In the chapter taking its thread from a bucket of peaches, much is made, as it should be, of Adelaide as a city of productive gardens and lemon trees, and much more of Adelaide’s heat; a heat that produces a ‘thirsty, antiseptic dryness’. Much is also made of the erroneous comparison of Adelaide to a version of a Mediterranean climatic idyll, rather than to its true latitudinal brothers such as Tangier. Like many people who returned over and over again to the biennial Adelaide Festival (soon to be annual), I revelled in the lack of humidity and will forever, happily, connect the festival with unrelentingly, shimmeringly, hot, dry days. Now that I live and garden south of Adelaide, I prepare for the summer as though for a siege, and battle through the first months of the year.
The Adelaide-based writer Peter Goldsworthy (not related to Kerryn) calls McLaren Vale ‘the south wing of paradise’. Is McLaren Vale a part of Adelaide? And if it is, why not also write about the north and the purgatorial slippage of the utopian satellite town of Elizabeth? Both Goldsworthys agree about McLaren Vale, but this resident does not. The triumvirate of grape, olive, and almond here is dominated by the grape, and the vistas are relentlessly mono-agricultural. With the glut of wine came recent land sales and the quick profit of housing estates, which, if the local council had had more environmental and aesthetic gumption, would not be the abject scars they are. This land should surely be used to grow food rather than for wine or quarter-acre-block housing.

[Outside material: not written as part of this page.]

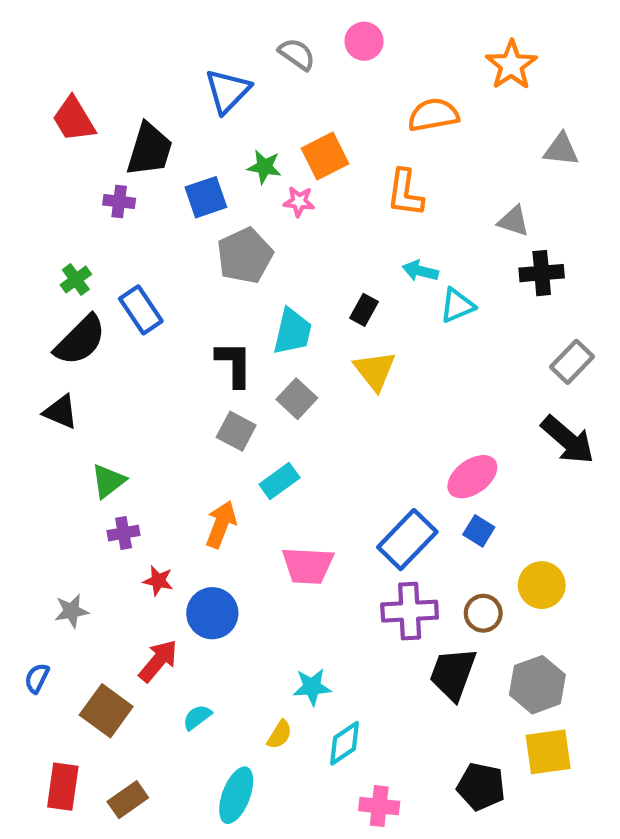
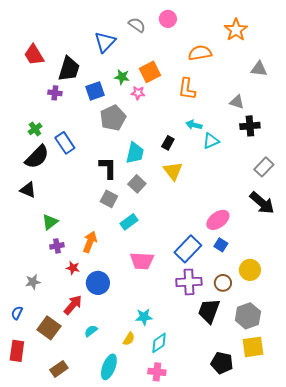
orange arrow: (221, 524) -> (90, 242), moved
red rectangle: (63, 787) -> (17, 351), moved
pink cross: (379, 806) -> (157, 372), moved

Goldsworthy admits in the book to having to battle colleagues and friends over her emphasis on the pink shorts, and, fine writer that she is, she defends herself well. The pink shorts were, of course, those worn to parliament by Premier Don Dunstan in November 1972. The conundrum that is Dunstan is also that of Adelaide: entrenched, privileged conservatism that sometimes welcomes inspired liberalism. Dunstan implemented constitutional reform, workplace reforms, instigated changes in laws relating to the consumption of alcohol (thus improving the quality of life he so cared about). Homosexuality was decriminalised; rape within marriage was made a crime. He set up the first-ever legislation about Aboriginal land rights. He did so much more. But he wore pink shorts to parliament (making a very sensible, sartorial point about climate), and the pink shorts are what everyone seems to remember.
I wonder if Goldsworthy, in using her chosen icons, has inadvertently defined Adelaide as the sum of small things. Or is she, perhaps, being politely, affectionately subversive? To be able to encapsulate a city through a finite litany of names, companies, and iconic objects is, in part, to emasculate that city and reveal its niggling inferiority complex. That said, in her lovely closing paragraphs, Goldsworthy champions the sense of a space filled by the ‘living body’, giving back to the city its sovereign, living legitimacy.
Whatever her motives, Kerryn Goldsworthy has achieved something somehow larger than the small capital city that she set out to explain.